The opinion of the court was delivered by: Craig M. Kellison United States Magistrate Judge
FINDINGS AND RECOMMENDATIONS
Plaintiff, who is proceeding pro se, brings this civil action challenging the denial of a drivers license. Pending before the court is plaintiff's complaint (Doc. 1).
The court is required to screen complaints brought by prisoners seeking relief against a governmental entity or officer or employee of a governmental entity. See 28 U.S.C. § 1915A(a). The court is also required to screen complaints brought by litigants who have been granted leave to proceed in forma pauperis. See 28 U.S.C. § 1915(e)(2). Under these screening provisions, the court must dismiss a complaint or portion thereof if it: (1) is frivolous or malicious; (2) fails to state a claim upon which relief can be granted; or (3) seeks monetary relief from a defendant who is immune from such relief. See 28 U.S.C. §§ 1915(e)(2)(A), (B) and 1915A(b)(1), (2). Moreover, pursuant to Federal Rule of Civil Procedure 12(h), this court must dismiss an action "[w]henever it appears... that the court lacks jurisdiction of the subject matter...." Because plaintiff, who is not a prisoner, has been granted leave to proceed in forma pauperis, the court will screen the complaint pursuant to § 1915(e)(2). Pursuant to Rule 12(h), the court will also consider as a threshold matter whether it has subject-matter jurisdiction.

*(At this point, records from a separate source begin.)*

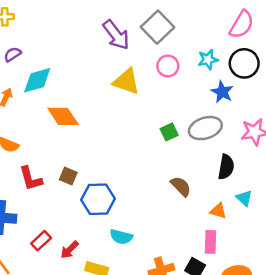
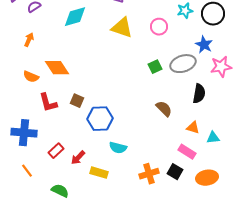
pink circle: (168, 66) -> (159, 27), moved
cyan diamond: (37, 80) -> (75, 17), moved
blue star: (222, 92) -> (204, 45), moved
orange diamond: (63, 116) -> (57, 68), moved
cyan triangle: (244, 198) -> (213, 138), moved, turned -48
pink rectangle: (211, 242) -> (187, 152), turned -60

In this case, plaintiff challenges the denial of a drivers license. Specifically, he alleges among other things that defendant's employees lied and committed fraud in the context of a drivers test and that ultimately he failed the test as a result of the lies and fraud. While he does not specifically state what relief he requests, he mentions a "Writ of Mandate." Thus, it appears that plaintiff is seeking an order directing defendant to issue him a state drivers license.
To the extent plaintiff seeks a writ of mandamus directing action by a state agency, this court cannot grant such relief. Under 28 U.S.C. § 1651(a), all federal courts may issue writs "in aid of their respective jurisdictions..." In addition, the district court has original jurisdiction under 28 U.S.C. § 1361 to issue writs of mandamus. That jurisdiction is limited, however, to writs of mandamus to "compel an officer or employee of the United States or any agency thereof to perform a duty..." 28 U.S.C. § 1361 (emphasis added). It is also well-established that, with very few exceptions specifically outlined by Congress, the federal court cannot issue a writ of mandamus commanding action by a state or its agencies. See e.g. Demos v. U.S. Dist. Court for Eastern Dist. of Wash., 925 F.2d 1160 (9th Cir. 1991).
Further, this court lacks subject matter jurisdiction to consider any form of relief.
Plaintiff does not allege the deprivation of any right guaranteed by the United States Constitution or federal statute such that the court's federal question jurisdiction can be invoked. Nor does plaintiff allege that this action involves a dispute between citizens of different states such that the court's diversity jurisdiction can be invoked. While plaintiff mentions that he is bringing this action under the Sixth Amendment, which relates to specific procedural protections in the context of criminal prosecutions, his complaint does not involve a criminal case.
Based on the foregoing, the undersigned recommends that this action be dismissed without prejudice to seeking relief as appropriate in the state courts.
These findings and recommendations are submitted to the United States District Judge assigned to the case, pursuant to the provisions of 28 U.S.C. § 636(b)(l). Within 20 days after being served with these findings and recommendations, any party may file written objections with the court. The document should be captioned "Objections to Magistrate Judge's Findings and Recommendations." Failure to file objections within the specified time may waive the right to appeal. See Martinez v. Ylst, 951 F.2d 1153 (9th Cir. 1991).